Hellboy II: The Golden Army

Published by brian under Movies, Reviews

Will really likes Hellboy 2; he really, really likes it. He kept getting on me to go out and see it. Last weekend, I finally had the time to sit down with Hellboy 2, and I can confirm that it is completely average.*

In the sequel, Hellboy and crew save the world from Elric, Pan’s Labyrinth, and steampunk. I’m all for destroying as much steampunk as possible, but those villains are really unsinister compared to the undead Nazi, Karl Ruprecht Konen. Hellboy 2 also runs about 30 minutes too long to show off Guillermo del Toro’s creature menagerie. The strangely scene at the troll market feels just like Tim Burton’s waiting room in Beetlejuice, and fairy monsters shouldn’t feel that way.
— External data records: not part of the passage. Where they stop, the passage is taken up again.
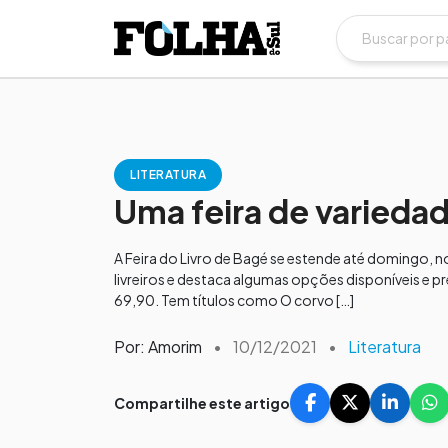
LITERATURA
Uma feira de variedad
A Feira do Livro de Bagé se estende até domingo, 
livreiros e destaca algumas opções disponíveis e p
69,90. Tem títulos como O corvo […]
Por: Amorim
•
10/12/2021
•
Literatura
Compartilhe este artigo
Like a lot of sequels, Hellboy 2 has problems creating new character conflicts, and it slides right back into the old ones. Hellboy still behaves like a sixty year old teenager. Liz still doesn’t know what she wants. Abe is still a nerdy wallflower. Hellboy is going to become a father, but well, he doesn’t know about that for a good chunk of the running time. The movie goes out of its way to set up a personality conflict with Hellboy and an authority figure, the new member of the BPRD team Johann Krauß** that adheres to every action movie cliche regarding authority.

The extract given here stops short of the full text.